Royce Gracie was a dominant fighter in 1994/1995. At #2 P4P we had two fighters: Ken Shamrock and Masakatsu Funaki.
Here is how Current Score for those 3 was changing on a quarterly basis:
I included Bas Rutten because in this period he was ranked form #3 to #6. And he is a future #1.
Let's now review the second half of year 1995.
At the top of HW division we have same names as before. But Royce now look less dominant than in the previous quarters.
Ken Shamrock (after that Draw with Royce at UFC 5) is much closer (look at Current Score points). He would be even closer if he didn't have that loss to Minoru Suzuki. Many people think that was another Fake fight. Ken was no longer on good terms with Pancrase. But they required him to return to Japan to defend his title.
A month before that title fight (Ken - Suzuki in May 1995), Frank Shamrock submitted Suzuki. It is weird that someone gets a title fight after a loss. But then, Suzuki was a co-owner. Suzuki had that title for a very short time. In Sep 1995, he lost that Pancrease title after Bas Rutten put him into Guillotine Choke. If it wasn't for that dubious loss, Ken Shamrock would be on a huge win streak (11 wins and 2 draws).
Now we have 2 Russians in the top 10 HW: Oleg Taktarov and Mikhail Ilyukhin
Big changes in the Lightweights. For the first time we have non-Japanese on the top.

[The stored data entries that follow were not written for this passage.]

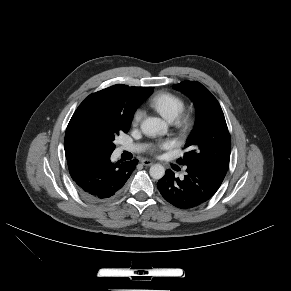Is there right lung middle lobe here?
<instances>
[{
  "mask_svg": "<svg viewBox=\"0 0 291 291\" xmlns=\"http://www.w3.org/2000/svg\"><path fill=\"white\" fill-rule=\"evenodd\" d=\"M130 124V121L117 117L77 109L67 126L65 142L79 153H112L115 137L120 132H128Z\"/></svg>",
  "mask_w": 291,
  "mask_h": 291,
  "instance_id": "1",
  "label": "right lung middle lobe"
}]
</instances>
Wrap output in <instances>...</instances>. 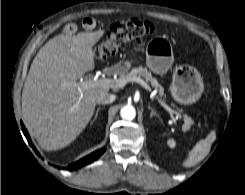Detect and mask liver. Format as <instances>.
<instances>
[{"instance_id":"liver-1","label":"liver","mask_w":245,"mask_h":195,"mask_svg":"<svg viewBox=\"0 0 245 195\" xmlns=\"http://www.w3.org/2000/svg\"><path fill=\"white\" fill-rule=\"evenodd\" d=\"M104 30L58 35L35 56L22 91L24 122L45 150L66 147L85 129L108 87L77 84L95 68L92 47Z\"/></svg>"}]
</instances>
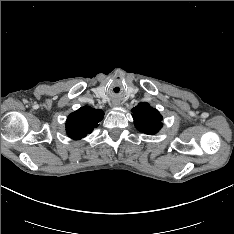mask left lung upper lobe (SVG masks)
Here are the masks:
<instances>
[{
    "label": "left lung upper lobe",
    "mask_w": 234,
    "mask_h": 234,
    "mask_svg": "<svg viewBox=\"0 0 234 234\" xmlns=\"http://www.w3.org/2000/svg\"><path fill=\"white\" fill-rule=\"evenodd\" d=\"M136 128L146 134H155L162 128V116L148 103H139L132 109Z\"/></svg>",
    "instance_id": "obj_1"
}]
</instances>
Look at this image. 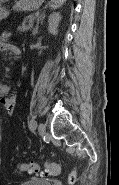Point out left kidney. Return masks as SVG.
I'll return each instance as SVG.
<instances>
[{
	"label": "left kidney",
	"mask_w": 119,
	"mask_h": 185,
	"mask_svg": "<svg viewBox=\"0 0 119 185\" xmlns=\"http://www.w3.org/2000/svg\"><path fill=\"white\" fill-rule=\"evenodd\" d=\"M61 20V15L60 13H52L49 18H48V32L51 34H57L58 33V25Z\"/></svg>",
	"instance_id": "5707ae66"
}]
</instances>
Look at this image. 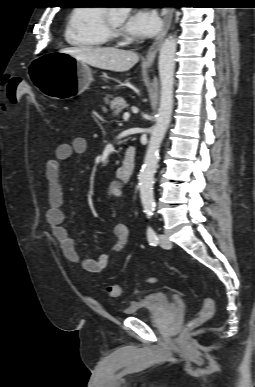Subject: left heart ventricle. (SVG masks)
<instances>
[{"instance_id":"obj_1","label":"left heart ventricle","mask_w":255,"mask_h":387,"mask_svg":"<svg viewBox=\"0 0 255 387\" xmlns=\"http://www.w3.org/2000/svg\"><path fill=\"white\" fill-rule=\"evenodd\" d=\"M110 16H111V21L113 25L120 29L123 25V21H124L123 17L118 13H111Z\"/></svg>"}]
</instances>
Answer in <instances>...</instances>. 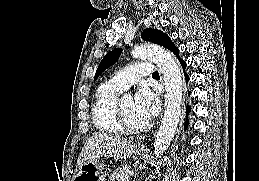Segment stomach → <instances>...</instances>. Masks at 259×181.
<instances>
[{"label": "stomach", "mask_w": 259, "mask_h": 181, "mask_svg": "<svg viewBox=\"0 0 259 181\" xmlns=\"http://www.w3.org/2000/svg\"><path fill=\"white\" fill-rule=\"evenodd\" d=\"M141 159L147 157V152H138ZM107 171L98 159H90L80 166L72 181H106Z\"/></svg>", "instance_id": "1"}]
</instances>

Wander Braga won 3 tournaments in a row and defeated Luiz Fraga. This was enough to dethrone Asahi from LW top spot.
Jorge Patino was also very successful in CDL (Circuito de Lutas) tournaments. Patino is still very active and is fighting in WSOF.

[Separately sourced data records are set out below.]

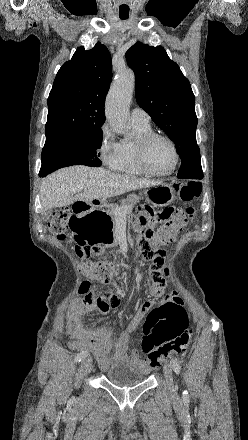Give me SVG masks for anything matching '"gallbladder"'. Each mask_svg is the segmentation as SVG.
<instances>
[{
  "label": "gallbladder",
  "instance_id": "obj_1",
  "mask_svg": "<svg viewBox=\"0 0 248 440\" xmlns=\"http://www.w3.org/2000/svg\"><path fill=\"white\" fill-rule=\"evenodd\" d=\"M51 215H52V210H51V209H48V210L45 212V214H44V216H43V219H44L45 221H47V220H49V218L51 217Z\"/></svg>",
  "mask_w": 248,
  "mask_h": 440
}]
</instances>
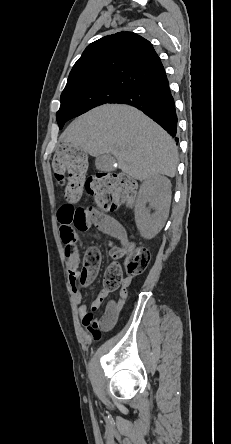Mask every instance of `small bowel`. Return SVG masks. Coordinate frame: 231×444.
<instances>
[{"label":"small bowel","instance_id":"c3829d8e","mask_svg":"<svg viewBox=\"0 0 231 444\" xmlns=\"http://www.w3.org/2000/svg\"><path fill=\"white\" fill-rule=\"evenodd\" d=\"M68 204L62 205L58 210V220L60 222V235L61 239L66 245V250L72 251V255L69 257V277L73 287V302L77 308V313L81 319L82 325L85 327L87 333L93 337L98 338L101 331L111 329L117 322L119 314L123 309L126 300L128 298V286L131 283L130 278H126L122 282V289L119 293V298L110 300L104 312L95 316L94 313L99 310L102 302L108 297V292L105 290L100 291L97 298L91 302L90 305L82 303V296L79 290V258L75 248L76 232L71 226L65 225L62 222V216L65 208ZM94 227L104 234L114 237L122 242L126 240V232L123 226L113 217L102 214Z\"/></svg>","mask_w":231,"mask_h":444}]
</instances>
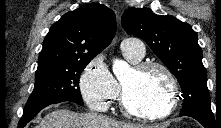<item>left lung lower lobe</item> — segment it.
Returning a JSON list of instances; mask_svg holds the SVG:
<instances>
[{"label": "left lung lower lobe", "instance_id": "obj_1", "mask_svg": "<svg viewBox=\"0 0 221 128\" xmlns=\"http://www.w3.org/2000/svg\"><path fill=\"white\" fill-rule=\"evenodd\" d=\"M180 116H190L200 122L204 128H218L219 121L215 119L214 114L202 113V112H191L186 114H180Z\"/></svg>", "mask_w": 221, "mask_h": 128}]
</instances>
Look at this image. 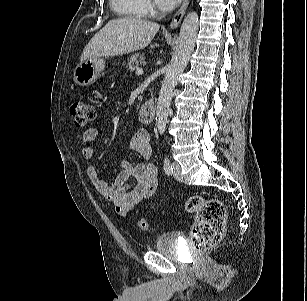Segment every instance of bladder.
I'll return each mask as SVG.
<instances>
[{
    "instance_id": "1",
    "label": "bladder",
    "mask_w": 307,
    "mask_h": 301,
    "mask_svg": "<svg viewBox=\"0 0 307 301\" xmlns=\"http://www.w3.org/2000/svg\"><path fill=\"white\" fill-rule=\"evenodd\" d=\"M178 237L176 232L162 234L155 239L152 249L168 257L176 258L180 251Z\"/></svg>"
}]
</instances>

In 1995 we have increased number of MMA relevant countries. Here is the top 7 MMA Country ranking at the end of 1995:
Japan is no longer leading MMA country. America, Brazil and Japan are almost tied in 1995 Q3/Q4. Now America has the most active fighters and Brazil has top fighters.
Following graph shows how Country MMA Score was changing for the top 5 Countries:
At the end of 1995, we can sense that new MMA era is coming
- Royce Gracie is no longer invincible (draw with Ken). He had last fight in Apr 1995 and will not fight next 5 years.

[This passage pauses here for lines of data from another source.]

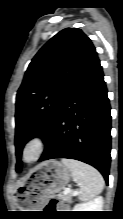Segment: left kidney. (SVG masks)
Masks as SVG:
<instances>
[{
	"label": "left kidney",
	"instance_id": "obj_1",
	"mask_svg": "<svg viewBox=\"0 0 123 219\" xmlns=\"http://www.w3.org/2000/svg\"><path fill=\"white\" fill-rule=\"evenodd\" d=\"M102 207L103 198L97 197L90 202L75 205L73 211H102Z\"/></svg>",
	"mask_w": 123,
	"mask_h": 219
}]
</instances>
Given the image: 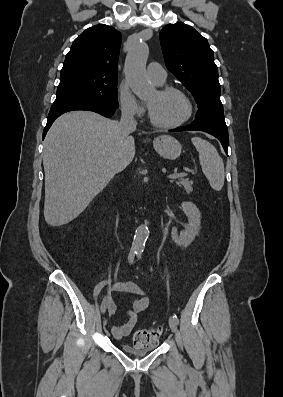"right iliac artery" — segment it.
Segmentation results:
<instances>
[{
    "label": "right iliac artery",
    "mask_w": 283,
    "mask_h": 397,
    "mask_svg": "<svg viewBox=\"0 0 283 397\" xmlns=\"http://www.w3.org/2000/svg\"><path fill=\"white\" fill-rule=\"evenodd\" d=\"M135 254H137L136 251H133V250L130 251L129 256H128L129 263H132V262H133V259H134V257H135ZM105 283H110V281H107V282H105ZM105 283H100V284L97 285V287L95 288V294H98V293L101 292V289L103 288V286L105 285ZM93 302H94V303H97V302H98L97 295H94Z\"/></svg>",
    "instance_id": "obj_1"
}]
</instances>
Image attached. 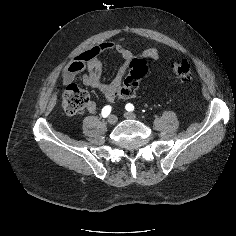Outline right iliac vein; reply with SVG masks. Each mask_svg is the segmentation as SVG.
I'll list each match as a JSON object with an SVG mask.
<instances>
[{"label":"right iliac vein","mask_w":236,"mask_h":236,"mask_svg":"<svg viewBox=\"0 0 236 236\" xmlns=\"http://www.w3.org/2000/svg\"><path fill=\"white\" fill-rule=\"evenodd\" d=\"M116 122H117V117L115 115H110L108 118V123L114 125L116 124Z\"/></svg>","instance_id":"obj_1"}]
</instances>
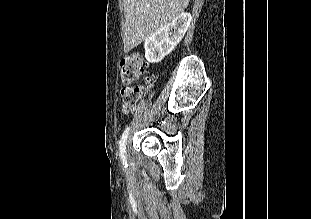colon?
I'll return each instance as SVG.
<instances>
[{
    "label": "colon",
    "mask_w": 311,
    "mask_h": 219,
    "mask_svg": "<svg viewBox=\"0 0 311 219\" xmlns=\"http://www.w3.org/2000/svg\"><path fill=\"white\" fill-rule=\"evenodd\" d=\"M145 73L146 65L140 55L132 54L121 60L119 65L120 80L123 84L121 93L126 107L132 108L139 102L143 86L132 85V82Z\"/></svg>",
    "instance_id": "5ec220e1"
}]
</instances>
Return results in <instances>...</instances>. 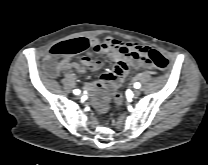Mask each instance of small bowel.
<instances>
[{
	"label": "small bowel",
	"mask_w": 208,
	"mask_h": 165,
	"mask_svg": "<svg viewBox=\"0 0 208 165\" xmlns=\"http://www.w3.org/2000/svg\"><path fill=\"white\" fill-rule=\"evenodd\" d=\"M86 41L93 53L108 55L114 62L112 70L104 73L96 85L87 86L89 92L102 91L95 98V104L100 112H106L108 110V98L123 83L130 68L150 67V64L145 61L142 53L145 46L133 42H123L109 36L103 40L93 38ZM102 66V61L93 60L89 55L80 57L78 62L69 60L61 62L63 70L74 69L81 74H84L87 70L96 71Z\"/></svg>",
	"instance_id": "1"
}]
</instances>
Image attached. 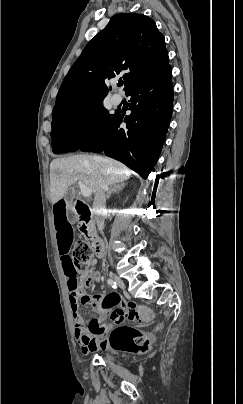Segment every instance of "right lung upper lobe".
<instances>
[{
  "label": "right lung upper lobe",
  "instance_id": "cb5924a9",
  "mask_svg": "<svg viewBox=\"0 0 243 404\" xmlns=\"http://www.w3.org/2000/svg\"><path fill=\"white\" fill-rule=\"evenodd\" d=\"M163 35L143 14H117L83 49L63 80L52 116L108 93L106 81L120 72L125 92L168 66Z\"/></svg>",
  "mask_w": 243,
  "mask_h": 404
}]
</instances>
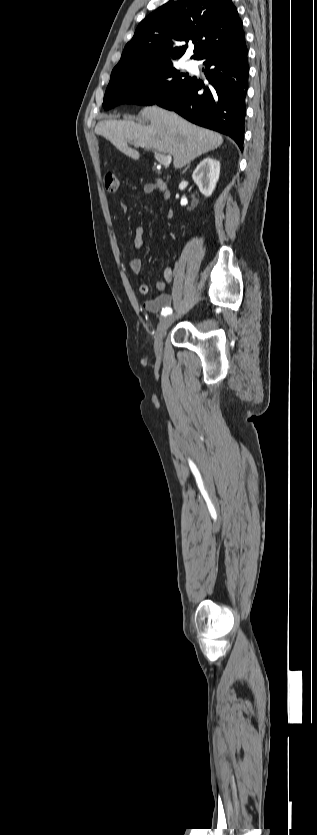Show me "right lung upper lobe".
<instances>
[{
    "label": "right lung upper lobe",
    "mask_w": 317,
    "mask_h": 835,
    "mask_svg": "<svg viewBox=\"0 0 317 835\" xmlns=\"http://www.w3.org/2000/svg\"><path fill=\"white\" fill-rule=\"evenodd\" d=\"M195 43L192 58L245 38L242 21L231 0H178L159 7L138 25L124 48L116 71H142L169 64L187 45L173 47L171 39Z\"/></svg>",
    "instance_id": "cb5924a9"
}]
</instances>
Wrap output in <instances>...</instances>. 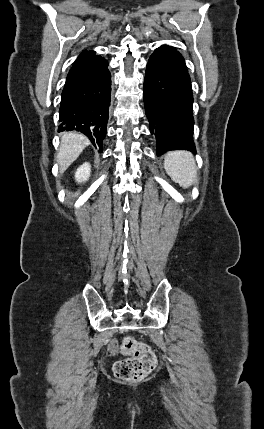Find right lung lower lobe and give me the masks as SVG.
Returning <instances> with one entry per match:
<instances>
[{
  "instance_id": "right-lung-lower-lobe-1",
  "label": "right lung lower lobe",
  "mask_w": 264,
  "mask_h": 429,
  "mask_svg": "<svg viewBox=\"0 0 264 429\" xmlns=\"http://www.w3.org/2000/svg\"><path fill=\"white\" fill-rule=\"evenodd\" d=\"M108 62L90 51L75 61L62 92L59 132H82L101 152L111 96Z\"/></svg>"
}]
</instances>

- Complete domination of top 3 Promotions (Pancrase, UFC, Shooto) is coming to an end. They are still top promotions, but many new organizations are becoming competitive.
- Russia is now joining top MMA countries. They now have their own MMA stars and organize strong events.
- There is a huge jump in number of ranked fighters. In HW we have a jump from 88 fighters in Q3 1995 to 122 in Q4 1995.
This is a P4P ranking for the end of 1995:
- Royce will stay at the top for another quarter, but his point lead is now very narrow.
- Ricardo Morais just won maybe the toughest one day tournament ever (IAFC - Absolute Fighting Championship 1). He had 5 wins in one day. All finishes over very good fighters: Alex Andrade, Maxim Tarasov, Victor Yerohin, Mikhail Ilyukhin.
- Mikhail Ilyukhin was second finalist and he defeated Igor Vovchanchyn with Chin in the Eye Submission.
Let's now review the MMA Promotion rankings in this period.
At the end of 1994 we had just a few MMA promotions. Pancrase was at the top and they were closely followed by UFC and Shooto.
At the end of 1995 we have following situation:
- Pancrase is very active (10 events in 1 year) and has the most fighters in top 50 P4P (12 fighters).
- UFC has the P4P best fighter.
- IAFC has the best Event in this era and #2 fighter.
Following graph shows how promotion Score was changing for top MMA organizations in that period:
This is a top 10 list of Events from this period ( 1993 to end of 1995):
IAFC - Absolute Fighting Championship 1 is by far the best event from that period. It is interesting to see so many events with 100% finish rate.
So, why was "IAFC - Absolute Fighting Championship 1" so great?
- First of all, a tournament where you need to win 5 fights in one day - that is remarkable.
- And the quality of participants was very good, especially for that era.
- Then you have real no-holds-barred matches, no gloves, almost everything allowed.
- I didn't see any oversized/no skill fighters.